Scoppiata la guerra, Feuchtwanger viene internato in un campo di prigionia per stranieri a Aix-en-Provence. I malcapitati, per raggiungere la destinazione vengono caricati su camion e vagoni ferroviari. Durante il tragitto spesso sono insultati e additati come nemici e spie dei tedeschi. Fra di loro ci sono i repubblicani spagnoli sconfitti da Franco. Oltre a cittadini di Paesi neutrali o alleati dei francesi. C'è l'ungherese Arthur Koestler, il tedesco Willy Münzenberg, l'italiano Leo Valiani: oppositori del fascismo. Nella Francia repubblicana si era scatenata la psicosi della «quinta colonna», rappresentata dagli «stranieri indesiderabili». Feuchtwanger è più fortunato di tanti altri. Essendo benestante arriva nel luogo di detenzione in taxi. I gendarmi gli sequestrano il danaro. Lo guardano con sospetto, nonostante in più occasioni i nazionalsocialisti lo abbiano definito il loro principale nemico. Quei soldi gli arrivano da Stalin o da Hitler, nel 1940 alleati? Racconterà la triste vicenda in Der Teufel in Frankreich (Il Diavolo in Francia), amaro sfogo sulla scarsa tolleranza francese per i rifugiati politici. L'imminente arrivo dei tedeschi costringe Feuchtwanger ad emigrare di nuovo. Fortunosamente raggiunge prima la Spagna e poi il Portogallo. Da lì si imbarca per gli Stati Uniti. Sbarca a New York il 5 ottobre 1940 (morirà a Los Angeles nel 1958). È un lieto finale.

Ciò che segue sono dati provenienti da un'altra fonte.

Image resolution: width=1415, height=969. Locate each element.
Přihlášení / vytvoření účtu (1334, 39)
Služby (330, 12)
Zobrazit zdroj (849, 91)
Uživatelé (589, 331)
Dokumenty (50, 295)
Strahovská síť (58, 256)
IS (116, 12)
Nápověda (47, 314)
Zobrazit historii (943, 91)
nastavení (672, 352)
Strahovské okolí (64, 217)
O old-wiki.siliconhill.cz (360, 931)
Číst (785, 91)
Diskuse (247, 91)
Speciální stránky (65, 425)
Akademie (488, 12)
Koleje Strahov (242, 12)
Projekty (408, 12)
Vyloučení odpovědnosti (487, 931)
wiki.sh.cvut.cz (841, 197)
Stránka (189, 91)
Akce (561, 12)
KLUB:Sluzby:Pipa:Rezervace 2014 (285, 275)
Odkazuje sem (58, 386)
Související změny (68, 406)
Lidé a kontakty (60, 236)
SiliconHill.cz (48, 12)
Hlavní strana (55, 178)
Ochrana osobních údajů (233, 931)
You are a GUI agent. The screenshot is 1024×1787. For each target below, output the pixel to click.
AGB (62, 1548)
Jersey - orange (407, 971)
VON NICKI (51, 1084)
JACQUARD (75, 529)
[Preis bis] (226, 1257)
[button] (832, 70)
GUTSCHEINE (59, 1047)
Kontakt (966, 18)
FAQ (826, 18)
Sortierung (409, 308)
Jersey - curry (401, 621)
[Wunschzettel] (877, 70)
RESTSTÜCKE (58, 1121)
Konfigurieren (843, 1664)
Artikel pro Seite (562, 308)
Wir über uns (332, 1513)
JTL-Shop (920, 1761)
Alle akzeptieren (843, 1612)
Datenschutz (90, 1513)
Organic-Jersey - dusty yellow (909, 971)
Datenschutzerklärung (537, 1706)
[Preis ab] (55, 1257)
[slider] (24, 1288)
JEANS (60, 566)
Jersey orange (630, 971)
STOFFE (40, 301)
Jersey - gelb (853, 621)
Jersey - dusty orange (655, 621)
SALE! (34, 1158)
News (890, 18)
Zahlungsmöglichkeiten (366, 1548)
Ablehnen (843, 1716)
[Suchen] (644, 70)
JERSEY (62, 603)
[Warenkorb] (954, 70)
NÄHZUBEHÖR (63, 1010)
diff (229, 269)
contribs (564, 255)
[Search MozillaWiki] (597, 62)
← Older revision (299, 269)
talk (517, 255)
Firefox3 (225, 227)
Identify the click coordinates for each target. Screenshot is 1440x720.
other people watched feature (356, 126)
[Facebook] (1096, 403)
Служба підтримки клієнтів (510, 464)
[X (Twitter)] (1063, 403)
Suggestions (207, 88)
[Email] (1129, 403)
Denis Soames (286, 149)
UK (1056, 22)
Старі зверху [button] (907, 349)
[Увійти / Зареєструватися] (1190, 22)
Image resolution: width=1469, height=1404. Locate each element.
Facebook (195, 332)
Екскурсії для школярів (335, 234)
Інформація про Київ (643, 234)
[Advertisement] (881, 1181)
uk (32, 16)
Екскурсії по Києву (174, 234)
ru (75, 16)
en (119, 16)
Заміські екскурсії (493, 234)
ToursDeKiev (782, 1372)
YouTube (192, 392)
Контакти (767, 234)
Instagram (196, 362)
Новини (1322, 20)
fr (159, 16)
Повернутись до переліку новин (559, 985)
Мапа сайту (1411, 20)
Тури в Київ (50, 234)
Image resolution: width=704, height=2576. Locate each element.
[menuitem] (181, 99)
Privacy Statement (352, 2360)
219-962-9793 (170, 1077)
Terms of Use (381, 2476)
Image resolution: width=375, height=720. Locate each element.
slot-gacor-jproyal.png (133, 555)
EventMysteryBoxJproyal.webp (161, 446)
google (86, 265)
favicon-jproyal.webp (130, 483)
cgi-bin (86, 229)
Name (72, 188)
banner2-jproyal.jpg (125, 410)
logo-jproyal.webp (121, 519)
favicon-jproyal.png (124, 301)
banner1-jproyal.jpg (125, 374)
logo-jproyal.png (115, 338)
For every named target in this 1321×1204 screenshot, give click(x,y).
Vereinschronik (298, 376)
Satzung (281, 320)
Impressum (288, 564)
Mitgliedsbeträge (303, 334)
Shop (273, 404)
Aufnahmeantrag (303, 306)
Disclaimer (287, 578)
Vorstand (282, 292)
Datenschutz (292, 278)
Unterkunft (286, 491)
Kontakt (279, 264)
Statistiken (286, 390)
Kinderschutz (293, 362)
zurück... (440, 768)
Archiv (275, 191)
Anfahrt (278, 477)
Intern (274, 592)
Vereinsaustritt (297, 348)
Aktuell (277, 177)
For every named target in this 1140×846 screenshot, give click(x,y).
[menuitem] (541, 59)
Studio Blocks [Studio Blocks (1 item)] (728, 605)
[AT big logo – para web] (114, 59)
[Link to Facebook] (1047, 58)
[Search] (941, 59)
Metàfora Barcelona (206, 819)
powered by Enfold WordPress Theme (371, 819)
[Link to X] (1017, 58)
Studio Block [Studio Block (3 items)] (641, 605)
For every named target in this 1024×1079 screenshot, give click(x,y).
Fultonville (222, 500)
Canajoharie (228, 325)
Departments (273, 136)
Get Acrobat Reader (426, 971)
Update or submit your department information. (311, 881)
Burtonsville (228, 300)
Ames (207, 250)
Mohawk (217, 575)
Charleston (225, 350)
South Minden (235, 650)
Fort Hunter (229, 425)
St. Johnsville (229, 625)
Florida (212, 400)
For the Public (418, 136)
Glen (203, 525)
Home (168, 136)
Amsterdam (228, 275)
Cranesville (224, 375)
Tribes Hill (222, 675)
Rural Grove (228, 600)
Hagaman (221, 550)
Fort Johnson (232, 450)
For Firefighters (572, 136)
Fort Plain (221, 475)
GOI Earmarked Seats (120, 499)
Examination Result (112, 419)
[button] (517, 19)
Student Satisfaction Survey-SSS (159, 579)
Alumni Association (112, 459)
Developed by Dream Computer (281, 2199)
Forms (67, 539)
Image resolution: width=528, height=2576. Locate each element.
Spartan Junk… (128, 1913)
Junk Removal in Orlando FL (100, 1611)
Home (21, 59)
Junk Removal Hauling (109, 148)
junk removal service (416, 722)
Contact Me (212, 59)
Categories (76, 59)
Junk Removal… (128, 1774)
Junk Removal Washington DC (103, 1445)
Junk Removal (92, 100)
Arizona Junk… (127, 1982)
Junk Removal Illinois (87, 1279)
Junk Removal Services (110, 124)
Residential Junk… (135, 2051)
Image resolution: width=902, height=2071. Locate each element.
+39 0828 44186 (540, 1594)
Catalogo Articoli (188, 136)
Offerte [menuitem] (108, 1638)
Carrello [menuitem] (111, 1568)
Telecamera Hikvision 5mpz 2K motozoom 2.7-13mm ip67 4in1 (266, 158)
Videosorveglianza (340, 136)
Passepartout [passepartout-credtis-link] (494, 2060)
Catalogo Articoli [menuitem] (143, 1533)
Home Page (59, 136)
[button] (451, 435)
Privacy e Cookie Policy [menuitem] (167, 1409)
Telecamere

Lo sarà anche per la filosofa Hanna Arendt e per lo scrittore Heinrich Mann, fratello di Thomas. Ad altri componenti della comunità intellettuale di lingua tedesca sarà riservato un epilogo drammaticamente diverso. Münzenberg, dopo il rilascio, viene trovato morto. Si sospetta il suicidio. In realtà la mano di Stalin lo ha raggiunto. A conoscenza di troppi segreti, è meglio farlo tacere per sempre. A togliersi la vita è Walter Benjamin. Non riesce a oltrepassare il confine.

Totalmente demoralizzato, decide di farla finita. Storia cupa, oscura, perturbante, feroce. L'ideologia razziale inseguiva, braccava e, laddove vi riusciva, divorava l'anima della migliore cultura europea. Storia da non dimenticare.